そして、こわいひとがお父さんに見えてしまうのか。確かに小さい頃から、父親のような役割りをしてくれている。
ちなみに髪は、基本母だが忙しい時はこわいひとが切ってくれていた。
僕は宿題をやろうとすると寝てしまう人間で、それを活用してこわいひとは切ってくれたのだ。
幼い頃、僕はこの人に頼りっぱなしだった。
幼いながらも、信用できる大人だと何となく感じていたからだ。
「お仕事下さい。」
小学校の低学年。僕はこわいひとにそう頼む。
「どうしてだ。」
「給食費、僕だけいつも払えてない。でもお父さんとお母さんに言うと困っちゃうと思うから。」
「・・お前は父親と違って、自分のケツは自分でふくんだな。

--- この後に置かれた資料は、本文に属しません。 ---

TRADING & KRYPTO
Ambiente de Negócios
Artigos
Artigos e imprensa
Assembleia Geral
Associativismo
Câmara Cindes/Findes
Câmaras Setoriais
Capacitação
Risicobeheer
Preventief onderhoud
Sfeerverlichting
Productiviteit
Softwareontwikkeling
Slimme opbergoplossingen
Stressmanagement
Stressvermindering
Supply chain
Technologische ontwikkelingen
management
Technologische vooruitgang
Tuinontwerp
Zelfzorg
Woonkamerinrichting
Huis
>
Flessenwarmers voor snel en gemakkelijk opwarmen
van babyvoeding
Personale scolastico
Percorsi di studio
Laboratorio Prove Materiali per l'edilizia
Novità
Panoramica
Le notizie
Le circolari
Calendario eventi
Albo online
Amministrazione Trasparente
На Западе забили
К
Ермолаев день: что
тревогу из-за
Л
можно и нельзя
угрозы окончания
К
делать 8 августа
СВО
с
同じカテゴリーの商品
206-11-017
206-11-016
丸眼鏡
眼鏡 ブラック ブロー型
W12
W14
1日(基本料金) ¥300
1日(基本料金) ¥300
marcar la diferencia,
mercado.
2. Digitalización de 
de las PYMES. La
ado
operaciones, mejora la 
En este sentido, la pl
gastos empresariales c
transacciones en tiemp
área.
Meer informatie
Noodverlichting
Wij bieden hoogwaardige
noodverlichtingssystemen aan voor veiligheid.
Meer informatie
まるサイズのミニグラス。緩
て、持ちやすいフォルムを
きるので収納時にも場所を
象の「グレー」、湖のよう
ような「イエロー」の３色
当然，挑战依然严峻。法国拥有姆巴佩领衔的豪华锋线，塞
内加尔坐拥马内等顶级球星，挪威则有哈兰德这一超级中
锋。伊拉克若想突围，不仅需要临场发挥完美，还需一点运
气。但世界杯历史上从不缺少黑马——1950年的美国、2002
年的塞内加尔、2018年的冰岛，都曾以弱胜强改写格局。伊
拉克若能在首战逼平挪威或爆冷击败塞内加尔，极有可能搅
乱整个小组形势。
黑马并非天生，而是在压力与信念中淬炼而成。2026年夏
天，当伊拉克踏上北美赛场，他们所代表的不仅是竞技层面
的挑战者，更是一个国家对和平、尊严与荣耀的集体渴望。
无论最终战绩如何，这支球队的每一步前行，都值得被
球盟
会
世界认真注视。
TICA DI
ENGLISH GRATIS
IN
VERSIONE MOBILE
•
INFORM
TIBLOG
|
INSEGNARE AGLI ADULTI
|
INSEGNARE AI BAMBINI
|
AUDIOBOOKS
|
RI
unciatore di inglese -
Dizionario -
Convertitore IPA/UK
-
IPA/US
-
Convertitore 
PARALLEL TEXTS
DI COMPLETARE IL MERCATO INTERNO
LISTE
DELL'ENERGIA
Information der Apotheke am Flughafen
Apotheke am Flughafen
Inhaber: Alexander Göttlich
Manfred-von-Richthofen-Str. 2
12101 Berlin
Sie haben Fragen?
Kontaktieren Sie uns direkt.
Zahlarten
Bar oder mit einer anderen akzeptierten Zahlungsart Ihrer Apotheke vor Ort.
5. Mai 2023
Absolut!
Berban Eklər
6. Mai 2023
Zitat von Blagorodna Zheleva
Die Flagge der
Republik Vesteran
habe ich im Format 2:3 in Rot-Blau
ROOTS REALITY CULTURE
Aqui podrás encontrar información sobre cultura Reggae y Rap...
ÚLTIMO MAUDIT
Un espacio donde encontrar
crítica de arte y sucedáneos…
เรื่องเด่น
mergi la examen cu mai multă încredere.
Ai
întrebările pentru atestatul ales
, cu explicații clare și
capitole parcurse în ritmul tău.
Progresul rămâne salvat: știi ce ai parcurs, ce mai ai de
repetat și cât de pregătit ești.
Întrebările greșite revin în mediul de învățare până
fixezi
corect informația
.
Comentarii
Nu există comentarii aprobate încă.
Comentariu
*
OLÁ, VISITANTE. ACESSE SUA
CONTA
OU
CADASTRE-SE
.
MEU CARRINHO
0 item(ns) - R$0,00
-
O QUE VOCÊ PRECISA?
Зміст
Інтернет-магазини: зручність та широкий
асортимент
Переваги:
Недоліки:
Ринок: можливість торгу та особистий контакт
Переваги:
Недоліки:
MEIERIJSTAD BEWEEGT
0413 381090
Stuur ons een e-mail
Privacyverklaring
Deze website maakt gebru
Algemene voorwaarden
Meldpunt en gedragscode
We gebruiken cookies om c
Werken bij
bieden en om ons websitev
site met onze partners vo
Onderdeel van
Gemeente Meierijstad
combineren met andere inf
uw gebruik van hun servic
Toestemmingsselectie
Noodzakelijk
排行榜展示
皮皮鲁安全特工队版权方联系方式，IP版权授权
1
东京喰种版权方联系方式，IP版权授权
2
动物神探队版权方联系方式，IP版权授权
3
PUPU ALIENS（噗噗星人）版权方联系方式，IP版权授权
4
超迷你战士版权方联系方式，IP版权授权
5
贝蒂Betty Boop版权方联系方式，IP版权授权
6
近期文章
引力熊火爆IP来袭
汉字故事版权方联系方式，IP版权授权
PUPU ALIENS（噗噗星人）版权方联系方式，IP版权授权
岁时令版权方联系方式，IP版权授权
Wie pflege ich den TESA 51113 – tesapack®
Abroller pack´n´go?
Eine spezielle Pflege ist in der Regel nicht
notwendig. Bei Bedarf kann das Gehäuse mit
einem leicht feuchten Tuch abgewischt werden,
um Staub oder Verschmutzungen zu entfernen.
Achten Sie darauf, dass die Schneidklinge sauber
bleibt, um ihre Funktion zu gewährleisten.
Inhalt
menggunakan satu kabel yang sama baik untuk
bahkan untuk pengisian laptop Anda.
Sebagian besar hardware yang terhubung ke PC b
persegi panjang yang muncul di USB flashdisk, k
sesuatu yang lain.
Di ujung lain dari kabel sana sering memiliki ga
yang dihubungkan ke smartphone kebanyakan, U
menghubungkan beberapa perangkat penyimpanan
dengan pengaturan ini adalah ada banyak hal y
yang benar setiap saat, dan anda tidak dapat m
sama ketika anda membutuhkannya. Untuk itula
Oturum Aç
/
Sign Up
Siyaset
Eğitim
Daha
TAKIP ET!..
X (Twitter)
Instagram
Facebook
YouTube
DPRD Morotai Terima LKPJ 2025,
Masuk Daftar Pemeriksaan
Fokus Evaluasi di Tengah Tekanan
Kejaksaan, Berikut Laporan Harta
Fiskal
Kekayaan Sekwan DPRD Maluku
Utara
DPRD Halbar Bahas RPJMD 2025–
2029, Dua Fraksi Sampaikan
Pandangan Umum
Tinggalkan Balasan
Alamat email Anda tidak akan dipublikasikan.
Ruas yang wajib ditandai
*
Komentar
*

」
「あのね、100円分だったら自動販売機とかを見て集められるけど、1ヶ月4000円は難しいんだ。」
「わかった、1ヶ月4000円の仕事をやるよ。」
任された仕事は、AVの撮影で使われた部屋の掃除。
お仕事を真面目に取り組むものの、10分で1タイルと非常に片付けるスピードは遅く、それにイラついた借金取りは僕に暴力を振りだした。
そんな中、こわいひとはただ一人具体的な案をくれる。